Modern retellings of classic tales is no new thing. Edward Scissorhands was essentially a spin on Frankenstein, Mars Attacks! a loose update on War of the Worlds, and Warm Bodies a zombified take on Romeo and Juliet, among many more, are all examples of a present day-set story that uses the foundation of previously written adventures as the starting point for their own journeys.
Such is the case with the upcoming comic series Her Infernal Descent, which is written by Zac Thompson and Lonnie Nadler (the team behind Come Into Me) and features art by Kyle Charles. The story follows a grief-stricken mother who ventures through the nine circles of Hell in order to find her family, all while guided by the ghosts of William Blake and Agatha Christie. For those intrigued by the concept, you’ll be happy to know that issue #1 will be hitting shelves this Wednesday!
“Her Infernal Descent is a retelling of Dante’s Inferno for the modern age. It’s a middle-aged mom marching into hell to find her forsaken family. Imagine if Marge Simpson walked into the world of Diablo. The book is littered with pop culture characters, bold imaginative layouts, and beautiful surreal colors. It is 100% a retelling of the literary classic but updated with themes like social media, idol worship, gentrification and more.”

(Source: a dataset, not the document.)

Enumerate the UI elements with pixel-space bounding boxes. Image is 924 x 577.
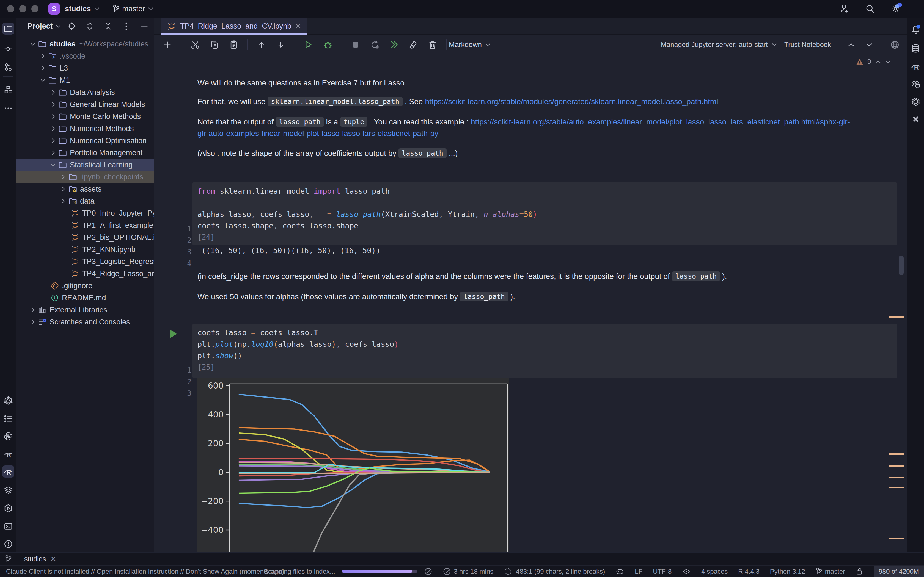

Below, we’ve got process art from three pages of Her Infernal Descent along with Charles’ notes describing what he was going for with each page and panel.
To learn more about Her Infernal Descent, head on over to Aftershock Comics’ official website.
The script for Her Infernal Descent is tight, specific and filled with visual cues the boys want to see. I knew the first few pages needed to look and feel lived in. Lynn is in a state of depression and apathy, visually the reader needs to see it. Not be told. Between the script and my approach, I think we accomplished that within the first page.
Whereas page one set the tone without seeing Lynn until the last panel, page two opens up a bit more. Lynn is in different states of depression, malaise and overwhelming sorrow. For anyone who has lost a loved one, they know that the hardest part is packing and cleaning up. Bit by bit, you’re folding your emotions, memories and hope, squeezing them into tiny boxes and waiting for the pain to go away. It’s a process that doesn’t come quick and isn’t finished easily. Page two delivers that.
One of the few times I changed a sequence in the script was for page 18. The second row of the grid was originally designed to have each shade’s head take up an equal amount of space in the panel. Visually, it would have looked cool but by starting back and slowly pushing in as we move left to right, I felt it gave more impact to Jimmy’s line and the proceeding panel, Lynn’s horrified reaction to the madness.